### What to produce:
Could you reproduce every entry that follows, exactly as shown?

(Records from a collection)
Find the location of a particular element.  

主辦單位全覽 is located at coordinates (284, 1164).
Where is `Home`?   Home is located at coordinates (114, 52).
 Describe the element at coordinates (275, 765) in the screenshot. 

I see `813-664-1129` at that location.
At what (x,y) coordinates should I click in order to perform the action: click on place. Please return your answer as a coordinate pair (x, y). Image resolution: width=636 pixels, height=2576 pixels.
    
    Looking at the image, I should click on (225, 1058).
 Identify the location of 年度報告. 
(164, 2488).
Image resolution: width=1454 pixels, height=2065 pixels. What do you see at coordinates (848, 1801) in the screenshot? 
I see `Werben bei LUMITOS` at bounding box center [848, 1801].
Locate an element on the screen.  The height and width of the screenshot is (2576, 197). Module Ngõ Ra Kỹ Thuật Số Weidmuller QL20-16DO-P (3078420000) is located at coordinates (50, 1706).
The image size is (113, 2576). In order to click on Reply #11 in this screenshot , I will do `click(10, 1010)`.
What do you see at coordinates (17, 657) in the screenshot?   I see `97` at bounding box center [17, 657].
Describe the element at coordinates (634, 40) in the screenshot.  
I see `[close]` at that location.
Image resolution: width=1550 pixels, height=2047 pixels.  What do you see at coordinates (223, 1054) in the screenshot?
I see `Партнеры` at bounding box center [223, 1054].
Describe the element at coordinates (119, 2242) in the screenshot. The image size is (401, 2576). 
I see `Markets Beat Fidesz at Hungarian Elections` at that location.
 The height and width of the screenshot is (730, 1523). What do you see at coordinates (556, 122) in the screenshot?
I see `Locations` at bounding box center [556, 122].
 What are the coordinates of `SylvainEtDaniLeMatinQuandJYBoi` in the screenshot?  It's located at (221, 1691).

### Task answer:
Find the location of a particular element.  

主辦單位全覽 is located at coordinates (284, 1164).
Where is `Home`?   Home is located at coordinates (114, 52).
 Describe the element at coordinates (275, 765) in the screenshot. 

I see `813-664-1129` at that location.
At what (x,y) coordinates should I click in order to perform the action: click on place. Please return your answer as a coordinate pair (x, y). Image resolution: width=636 pixels, height=2576 pixels.
    
    Looking at the image, I should click on (225, 1058).
 Identify the location of 年度報告. 
(164, 2488).
Image resolution: width=1454 pixels, height=2065 pixels. What do you see at coordinates (848, 1801) in the screenshot? 
I see `Werben bei LUMITOS` at bounding box center [848, 1801].
Locate an element on the screen.  The height and width of the screenshot is (2576, 197). Module Ngõ Ra Kỹ Thuật Số Weidmuller QL20-16DO-P (3078420000) is located at coordinates (50, 1706).
The image size is (113, 2576). In order to click on Reply #11 in this screenshot , I will do `click(10, 1010)`.
What do you see at coordinates (17, 657) in the screenshot?   I see `97` at bounding box center [17, 657].
Describe the element at coordinates (634, 40) in the screenshot.  
I see `[close]` at that location.
Image resolution: width=1550 pixels, height=2047 pixels.  What do you see at coordinates (223, 1054) in the screenshot?
I see `Партнеры` at bounding box center [223, 1054].
Describe the element at coordinates (119, 2242) in the screenshot. The image size is (401, 2576). 
I see `Markets Beat Fidesz at Hungarian Elections` at that location.
 The height and width of the screenshot is (730, 1523). What do you see at coordinates (556, 122) in the screenshot?
I see `Locations` at bounding box center [556, 122].
 What are the coordinates of `SylvainEtDaniLeMatinQuandJYBoi` in the screenshot?  It's located at (221, 1691).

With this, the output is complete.